Much is borrowed from Chapter 4 of VanderPlas -- basically extracted lots of his examples.  The details/text/explainations are in the book's notebooks (and its web page).

In [None]:
%matplotlib inline
import matplotlib.pyplot as plt
import numpy as np
import pandas as pd
import seaborn as sns

## Plotting Directly from Pandas DataFrames

In [None]:
# https://pandas.pydata.org/pandas-docs/stable/reference/api/pandas.DataFrame.plot.html
df = pd.read_csv("../data/10_us_economic_data.csv")
df.head()

In [None]:
# Just plain plot function
df.plot()

In [None]:
df.plot(y='JobsAdded');

In [None]:
df.plot(x ='UnemploymentRate', y='JobsAdded', kind='scatter');

In [None]:
df.dropna().plot(y='GDP')

In [None]:
df = pd.read_csv("../data/01_U.S._Top_25_Largest_Cities.csv")
df.plot(y='Estimate');

In [None]:
df.plot(x='Place',y='Estimate');

In [None]:
df.plot(x='Place',y='Estimate', kind='barh');

In [None]:
df = pd.read_csv("../data/13_erv.csv")
df.plot(x ='R1', y='R2', kind='scatter');

In [None]:
df.plot();

In [None]:
df.plot(y='R1')

In [None]:
df.plot(y=['R1', 'R2', 'R3'])

## Native Matplotlib

In [None]:
x = np.linspace(0, 10, 100)
# What is x?   https://numpy.org/doc/stable/reference/generated/numpy.linspace.html
# "Returns evenly spaced numbers over a specified interval"

In [None]:
# Matlab-style interface (stateful) - Simple version
plt.figure()
plt.plot(x, np.sin(x));
# Note that if we don't have the initial figure() call, plt.plot() will create
# the figure and axes for us.  I usually add it explicitly (not sure why, though)
# Also note the trailing semi-colon ... ?  
# See https://stackoverflow.com/questions/51627233/why-is-there-a-semicolon-after-matplotlibs-plot-function

In [None]:
# change the look jut a little
plt.figure()
plt.plot(x, np.sin(x), 'r-');
plt.title("Sine Function");
plt.axis([-2, 12, -1.5, 1.5]);
# Note here that we added components to the plot after the plot() constructor.

## Subplots

In [None]:
# Matlab-style interface (stateful)
plt.figure()  # create a plot figure

# create the first of two panels and set current axis
plt.subplot(2, 1, 1) # (rows, columns, panel number)
plt.plot(x, np.sin(x))
plt.title("Sine Function")

# create the second panel and set current axis
plt.subplot(2, 1, 2)
plt.plot(x, np.cos(x))
plt.title("Cosine Function")
plt.tight_layout(pad=0.4, w_pad=0.5, h_pad=1.0)

In [None]:
# Object-oriented interface
# First create a grid of plots
# ax will be an array of two Axes objects
fig, ax = plt.subplots(2)
# Initial function arguements: .subplots(nrows=1,ncols=1)
# Result? 2 rows, 1 column.

# Call plot() method on the appropriate object
ax[0].plot(x, np.sin(x))
ax[1].plot(x, np.cos(x))
ax[0].set_title('Sine function')
ax[1].set_title('Cosine function')
plt.tight_layout(pad=0.4, w_pad=0.5, h_pad=1.0)
# Save the figure to a file
fig.savefig('first_figure.png')

In [None]:
# Same plot, but side-by-side
fig, ax = plt.subplots(1, 2)
# 1 row, 2 columns
plt.tight_layout(pad=0.4, w_pad=5.0, h_pad=1.0)

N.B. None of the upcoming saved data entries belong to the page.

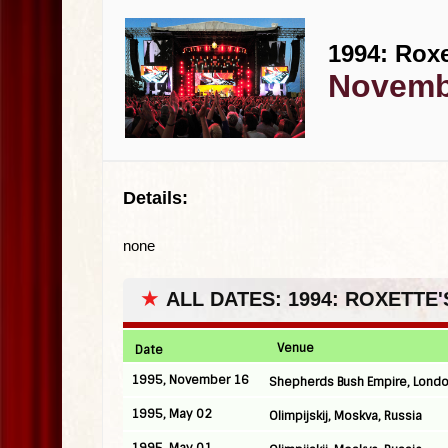
1994: Roxe
Novembe
Details:
none
★
ALL DATES: 1994: ROXETTE
Venue
Date
1995, November 16
Shepherds Bush Empire, Londo
1995, May 02
Olimpijskij, Moskva, Russia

# Call plot() method on the appropriate object
ax[0].plot(x, np.sin(x))
ax[1].plot(x, np.cos(x))
ax[0].set_title('Sine function')
ax[1].set_title('Cosine function')

## Example of sequential construction

In [None]:
# Create a blank figure and retrieve the axis
fig = plt.figure()
ax = plt.axes()

In [None]:
# Add a simple line plot
plt.plot(x, np.sin(x))

In [None]:
# Change the plot limits
plt.plot(x, np.sin(x))
plt.xlim(-1, 20)
plt.ylim(-2, 2);

In [None]:
# Add a title and some text
plt.plot(x, np.sin(x))
plt.xlim(-1, 20)
plt.ylim(-2, 2);
plt.title("Larger Axis Limits")
plt.text(10, 1.5, "Add your favorite text.");

In [None]:
# With the OO interface
fig, ax = plt.subplots(1, 3)

In [None]:
# With the OO interface - Note that we can add/edit individual axes at any time --
# i.e., there is no notion of a "current axes" (i.e., not stateful)
fig, ax = plt.subplots(1, 3)
plt.tight_layout(pad=0.4, w_pad=2.0, h_pad=1.0)
ax[0].plot(x, np.sin(x))
ax[1].plot(x, np.cos(x))
ax[2].plot(x, x)
ax[2].set_title("Line")
ax[0].text(1,-1,"Hello");
ax[1].set_fc('red')
# See https://matplotlib.org/3.1.1/api/axes_api.html for other commands

## Styles

In [None]:
# Available style sheets (styles)
print(plt.style.available)

In [None]:
plt.style.use('seaborn-whitegrid')
# Note that styles are persistent -- if you go "back" and generate
# some of the previous plots, the style will be used.
fig = plt.figure()
ax = plt.axes()
ax.plot(x, np.sin(x));

In [None]:
# color specification
plt.figure()
plt.plot(x, np.sin(x - 0), color='blue')        # specify color by name
plt.plot(x, np.sin(x - 1), color='g')           # short color code (rgbcmyk)
plt.plot(x, np.sin(x - 2), color='0.75')        # Grayscale between 0 and 1
plt.plot(x, np.sin(x - 3), color='#FFDD44')     # Hex code (RRGGBB from 00 to FF)
plt.plot(x, np.sin(x - 4), color=(1.0,0.2,0.3)) # RGB tuple, values 0 to 1
plt.plot(x, np.sin(x - 5), color='chartreuse'); # all HTML color names supported

In [None]:
# Line styles
plt.figure()
plt.plot(x, x + 0, linestyle='solid')
plt.plot(x, x + 1, linestyle='dashed')
plt.plot(x, x + 2, linestyle='dashdot')
plt.plot(x, x + 3, linestyle='dotted');

# For short, you can use the following codes:
plt.plot(x, x + 4, linestyle='-')  # solid
plt.plot(x, x + 5, linestyle='--') # dashed
plt.plot(x, x + 6, linestyle='-.') # dashdot
plt.plot(x, x + 7, linestyle=':');  # dotted

In [None]:
# Note the difference when you comment out the "axis equal" statement
plt.plot(x, np.sin(x), '-g', label='sin(x)')
plt.plot(x, np.cos(x), ':b', label='cos(x)')
#plt.axis('equal')
plt.legend();

In [None]:
# What's going on with the plt.axis('equal') statement?
plt.axis?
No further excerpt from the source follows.